Pictures stay out of the copy; set down each line of the listing below exactly.

Recorded information START

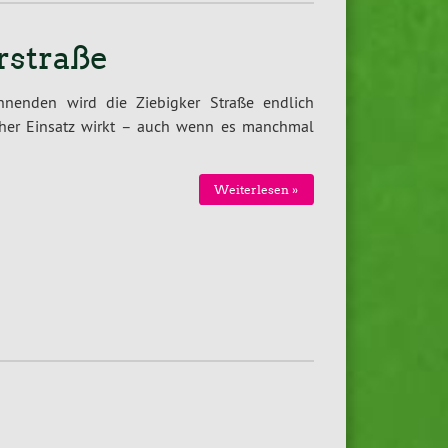
rstraße
nenden wird die Ziebigker Straße endlich
tlicher Einsatz wirkt – auch wenn es manchmal
Weiterlesen »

Recorded information END

◆ **Output for this exercise**
rstraße
nenden wird die Ziebigker Straße endlich
tlicher Einsatz wirkt – auch wenn es manchmal
Weiterlesen »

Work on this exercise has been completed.